Kitty and I had a great time, though we left at the intermission - two hours, plus intermission, was a bit more of Dame Edna than either of us could take, and since the seats were free, it wasn't like we were losing anything. The thing I noticed, though, was that we were among the youngest people at the show - given that prices for seats ran $58, $68, and $100 a piece I think I understand why. If you are a fan of Dame Edna I'm sure that this is a reasonable price to see such a glamorous star, but it seemed a bit steep to me. Still, if you're looking for something special to do over the holidays, Dame Edna is sure to be an experience you'll never forget.

MTA to Regulate Taxi Industry

I've long complained about the sorry state of the taxi system here in San Francisco, having spent several Friday and Saturday nights having to walk to or from my destination because there were no cabs. According to this article in the examiner, the Board of Supervisors has voted to put the taxi industry under the supervision of the Metropolitan Transit Authority, and I say it's about damned time. While the MTA doesn't have the best track record in general, it's at least a recognition that taxis are part of the public transportation infrastructure, and need to be regulated as such.
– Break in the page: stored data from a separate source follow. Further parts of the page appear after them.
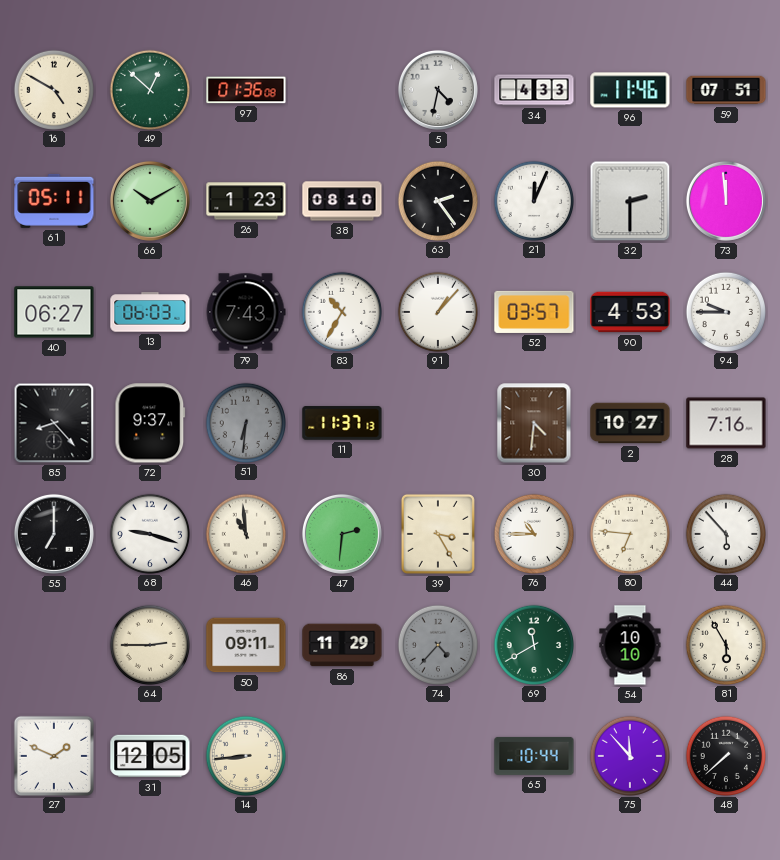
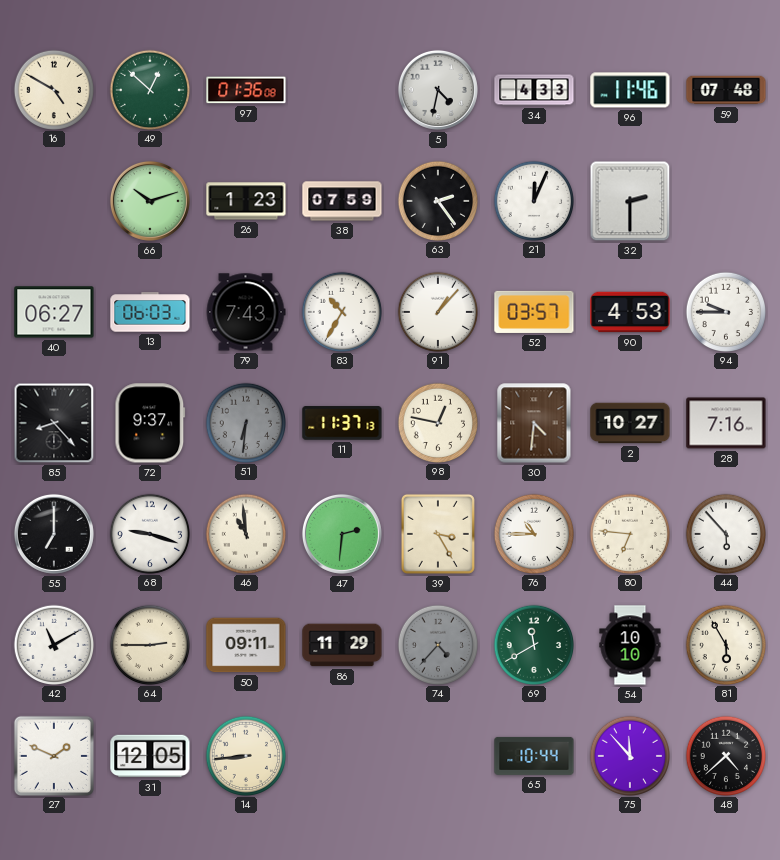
59: 07:51 -> 07:48
61: 05:11 -> none
66: 10:10 -> 10:12
38: 08:10 -> 07:59
73: 11:59 -> none
98: none -> 12:47
42: none -> 11:10
48: 7:38 -> 4:38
My main hope is that they will finally bring some quantitative data to the decision-making process for putting more cabs on the street. Medallion holders have long resisted this because medallions have become a commodity resource that they control, and can profit from, but they have always held that more cabs mean less money for working cabbies. However, no one really knows what the size of the market is for taxi services, and we've relied for far too long on anecdotal information from people who have a vested interest in maintaining the status quo. My guess is that a study of the market would show that it's much, much larger than previously described, and more cabs won't mean fewer fares for those driving them.

Monday, November 24, 2008

Mix Download: Alland Byallo on Process

It's been a while since I gave a shout out to the excellent Modyifier blog from local designer and techno aficionado Rayna Di Nord. More than just another music blogger, Rayna is interested in the creative process that people bring to producing music and DJing, and each Process mix is also a reflection by the artist on that process. Through personal solicitation and referrals from other artists Rayna has amassed 107 mixes from locals like yours truly, Lord Kook (as Glowfish), C.L.A.W.S,, and Mochipet, as well as international names like popnoname, Scratch Massive, Pharrel, and more. There's hours of music here, and lots to read and think about. A highly recommended way to spend some time at work.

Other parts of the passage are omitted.